BY MAYA HOFFMAN ’20
Kuch Karo: Pakistani Students for Change hosted their annual event, Mushaira, in Chapin auditorium this past Sunday. The event included dinner and a show oriented around Pakistani culture. “Mushaira is about cultural awareness: sharing poetry, music and any form of art that has been used historically by South Asians and Pakistanis in particular,” said Sara Kamal ’18, who was working the event.

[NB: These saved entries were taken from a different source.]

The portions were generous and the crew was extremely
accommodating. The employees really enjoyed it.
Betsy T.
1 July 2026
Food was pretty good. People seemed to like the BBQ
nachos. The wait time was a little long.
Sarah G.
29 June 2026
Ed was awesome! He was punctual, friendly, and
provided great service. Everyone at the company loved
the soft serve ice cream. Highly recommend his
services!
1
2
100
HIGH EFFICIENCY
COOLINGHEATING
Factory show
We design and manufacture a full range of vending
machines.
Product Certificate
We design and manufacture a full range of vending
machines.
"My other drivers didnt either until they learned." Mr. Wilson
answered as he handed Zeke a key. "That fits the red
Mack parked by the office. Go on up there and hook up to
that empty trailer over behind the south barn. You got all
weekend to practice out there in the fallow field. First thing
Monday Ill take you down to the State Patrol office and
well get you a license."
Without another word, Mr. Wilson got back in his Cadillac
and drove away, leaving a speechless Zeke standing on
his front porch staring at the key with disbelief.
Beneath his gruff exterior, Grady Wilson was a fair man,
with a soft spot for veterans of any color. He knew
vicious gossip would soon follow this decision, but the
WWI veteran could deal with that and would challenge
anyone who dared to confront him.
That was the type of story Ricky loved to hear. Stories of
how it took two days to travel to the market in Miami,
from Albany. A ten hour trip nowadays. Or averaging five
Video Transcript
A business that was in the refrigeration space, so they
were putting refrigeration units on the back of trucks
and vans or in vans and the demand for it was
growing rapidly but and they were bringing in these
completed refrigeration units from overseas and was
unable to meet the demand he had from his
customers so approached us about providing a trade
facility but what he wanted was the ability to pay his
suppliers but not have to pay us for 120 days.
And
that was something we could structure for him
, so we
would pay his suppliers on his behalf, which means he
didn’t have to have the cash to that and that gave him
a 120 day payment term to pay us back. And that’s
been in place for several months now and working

Kuch Karo is a student organization founded in 2010 whose mission is to “make a difference through fundraising for important causes; encouraging political awareness and participation; creating an optimistic and positive attitude about Pakistan and giving a forum to think of critical solutions for the country's major problems,” according to the group’s Facebook page. They were awarded the Student Leadership and Service Award from Mount Holyoke in 2011.

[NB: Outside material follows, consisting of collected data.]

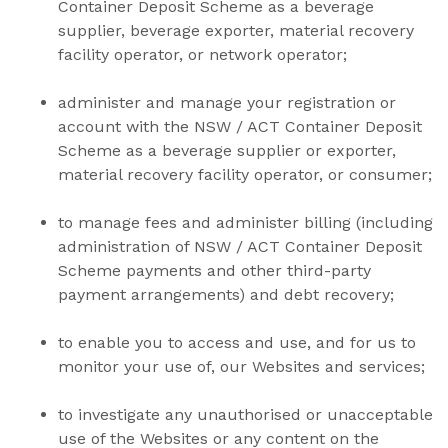
Container Deposit Scheme as a beverage
supplier, beverage exporter, material recovery
facility operator, or network operator;
administer and manage your registration or
account with the NSW / ACT Container Deposit
Scheme as a beverage supplier or exporter,
material recovery facility operator, or consumer;
to manage fees and administer billing (including
administration of
NSW / ACT Container Deposit
Scheme payments and other third-party
payment arrangements) and debt recovery;
to enable you to access and use, and for us to
monitor your use of, our Websites and services;
to investigate any unauthorised or unacceptable
use of the Websites or any content on the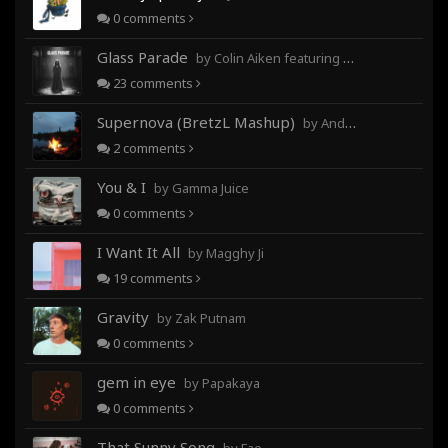
0
comments
Glass Parade
by Colin Aiken featuring Magghy Ji
23
comments
Supernova (BretzL Mashup)
by Andrew Prahlow - Babartuques - BretzL
2
comments
You & I
by Gamma Juice
0
comments
I Want It All
by Magghy Ji
19
comments
Gravity
by Zak Putnam
0
comments
gem in eye
by Papakaya
0
comments
That Sunny Song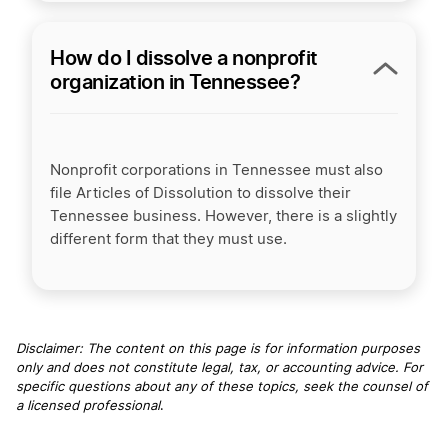
How do I dissolve a nonprofit
organization in Tennessee?
Nonprofit corporations in Tennessee must also
file Articles of Dissolution to dissolve their
Tennessee business. However, there is a slightly
different form that they must use.
Disclaimer: The content on this page is for information purposes
only and does not constitute legal, tax, or accounting advice. For
specific questions about any of these topics, seek the counsel of
a licensed professional
.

Kuch Karo decorated Chapin with fairy lights strung from the ceiling and a rug in the center of the room, with pillows for attendees to sit on and watch the performers. The show included songs and poetry, most of which were performed entirely in Urdu, one of Pakistan’s official languages. Some songs were accompanied by guitar, others by pre-recorded music and a cappella. They performed music from both the popular culture and the traditional culture of Pakistan.
The musical performers included Pallavi Shrestha ’21, Fatima Khan ’20, Saltanat Ansari ’18 and Maha Hamdani ’18. Allia Jahanbin ’21 recited a poem in Persian, followed by an English translation at the end. Sukhneet Kaur ’21 recited an original poem. “I really appreciated all the performances” said Susan Khan ’20, a student from Bangladesh. “They’re really important for such cultural events because without them, these events wouldn’t take place and students from other cultures wouldn’t be able to learn about Pakistani culture,”

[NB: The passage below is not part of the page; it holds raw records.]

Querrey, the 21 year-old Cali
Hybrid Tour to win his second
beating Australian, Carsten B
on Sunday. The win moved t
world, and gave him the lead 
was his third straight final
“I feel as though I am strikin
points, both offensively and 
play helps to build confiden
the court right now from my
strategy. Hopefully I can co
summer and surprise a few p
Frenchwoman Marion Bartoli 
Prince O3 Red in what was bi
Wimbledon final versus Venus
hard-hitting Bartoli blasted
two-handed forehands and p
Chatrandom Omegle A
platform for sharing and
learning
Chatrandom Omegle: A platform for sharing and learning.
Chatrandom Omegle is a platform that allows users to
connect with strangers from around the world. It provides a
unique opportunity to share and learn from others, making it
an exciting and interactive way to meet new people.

After the performances, Kuch Karo served a buffet of authentic South Asian food including chicken haleem, chicken biryani, samosas, palak paneer, gulab jamun and traditional milk tea. Mushaira is a staple of the spring semester at Mount Holyoke. “The hardest [part] is the logistics,” said Kamal. “We do all the labor ourselves, and the other [hard part] is finding performers who are willing to share their pieces because it’s very personal to perform.” Despite all of the challenges of putting together the show, Mushaira continues year after year. “The best part is seeing it all come together ... and how people are so happy when they come,” said Kamal. “It makes it all worth it.”